ジェットコースター以外は並ぶことなく、午前中だけで結構乗れた。
「先輩。お腹すきましたね」
「そうだね」
昼ご飯は園内に設置してある飲食店ですます。
絵里ちゃんはサンドイッチ。
僕は焼きそば。
飲み物は二人とも自販機でお茶を買った。
僕達は、近くに隣接しているベンチに座って昼食をとる。
「いただきます」
「いただきます」
出されたおしぼりで手を拭いて、焼きそばを口にする。
焼きそばはこってりとした味付けだ。
「うん。おいしい」
「こっちもおいしいですよ」
絵里ちゃんは、小動物みたいなしぐさでサンドイッチを食べている。
「こういうのもたまにはいいですね」
「たしかに」
僕達は大いに納得する。
「絵里ちゃん」
「なんですか?」
「ちょっと焼きそば食べてみる?」
「いいんですか?」
「うん、いいよ」
「では、代わりに私のサンドイッチあげますね」
そう言うと絵里ちゃんはサンドイッチを取りわけてくれる。
僕も、絵里ちゃん用に焼きそばを残していく。
「じゃあ、わりばしもう一つもらってくるね」
「あ」
頬をそめる絵里ちゃん。
「?」
どうしたのだろうか。
僕にはわからない。
「せ、先輩」
「ん?」
「わざわざ先輩のお手を煩わせなくても、不肖ながらこの都築絵里、そのおはしで結構でございます」
なんだか日本語がへんになっている絵里ちゃん。
首をかしげながら僕は答える。
「いいって」
「で、でも」
「絵里ちゃん、すぐだからちょっと待ってて」
絵里ちゃんに断わりを入れて席を立つ。
店まで行き、わりばしをもらってくる。
「はい、もらってきたよ」
僕はわりばしと一緒に焼きそばのパックを渡す。
「あ、ありがとうございます」
と言うわりには、あまりにありがたがっていない感じの様子。
僕があげるって言ったときにずいぶんと喜んでいたけど、何かあったのだろうか。
さらに絵里ちゃんは、危機迫った形相でこっちを見てくる。
そして口を開く。
「先輩」
その表情に蹴落とされそうになりながらも僕は聞く。
「何?」
「代わりに私のサンドイッチ食べますよね」
「あ、うん。

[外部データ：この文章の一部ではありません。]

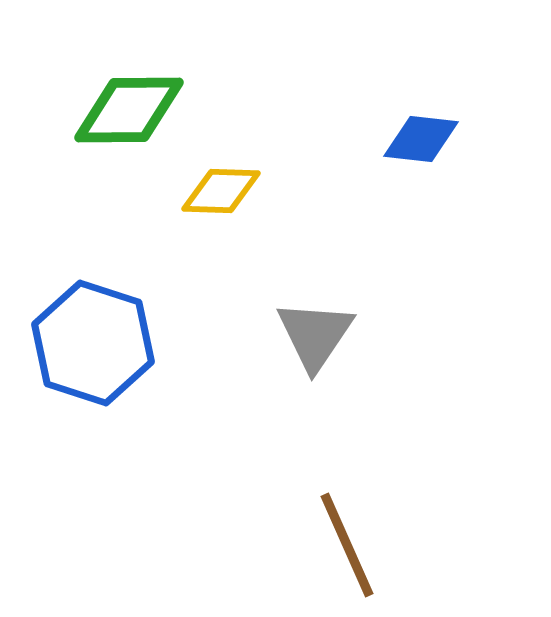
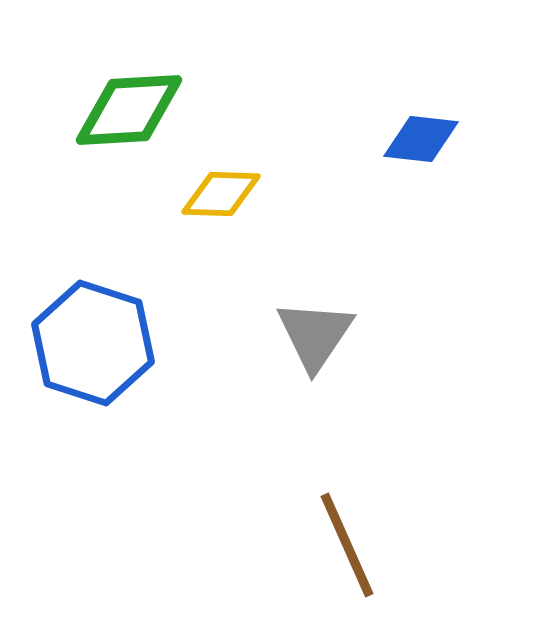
green diamond: rotated 3 degrees counterclockwise
yellow diamond: moved 3 px down
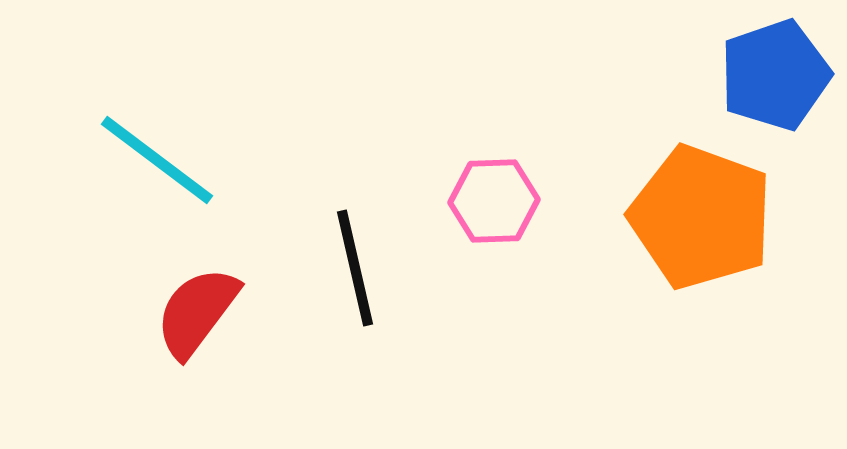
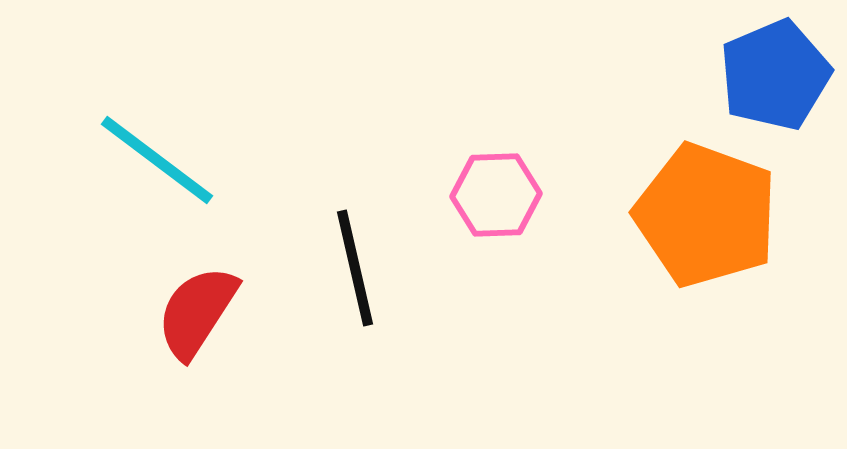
blue pentagon: rotated 4 degrees counterclockwise
pink hexagon: moved 2 px right, 6 px up
orange pentagon: moved 5 px right, 2 px up
red semicircle: rotated 4 degrees counterclockwise
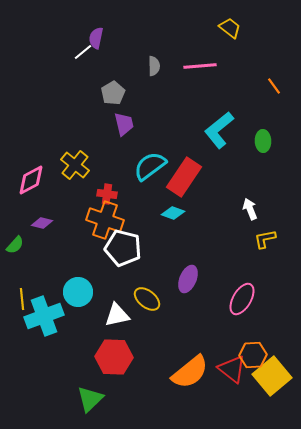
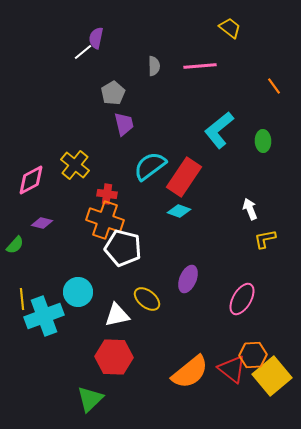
cyan diamond: moved 6 px right, 2 px up
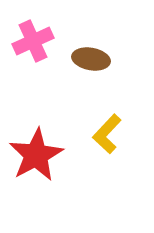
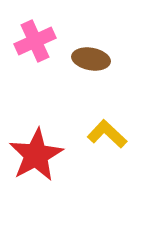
pink cross: moved 2 px right
yellow L-shape: rotated 90 degrees clockwise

くれるなら」
「で、今日は秘密のデートですよね」
「そうだね」
「だったら、私が先輩にあーんをします」
「え? どういう理屈? それにあーんって」
僕は美咲さんとの玉子焼き事件を思い出す。
いや、あれは事件でなくて戦争だ。
あのときは、美咲さんのはしさばきが恐ろしすぎて避けるのが大変だった。
「先輩、いきますよ」
絵里ちゃんはにらむようにして見てくる。
なんだか、大変な雰囲気だ。
「いいですね」
「う、うん」
「あーん」
そしてサンドイッチがすごい速さで迫ってくる。
「え? いっき?」
僕が驚く間もなく、サンドイッチが口の中へ。
「ごふっ」
人間のどに詰まりそうになったときは、信じられない声が出るものである。
絵里ちゃんは、なぜか目を閉じてしまっているのでこっちの様子を知らない。
なので僕は必死に咀嚼し、なんとか飲み込む。
「なんかへんな声しませんでしたか」
「き、気のせいだよ」
絵里ちゃんに殺されそうになった現実を直視したくないため、必死になってフォローする。
「そうですか?」
しかし、絵里ちゃんは首をかしげながら不思議な顔をしていた。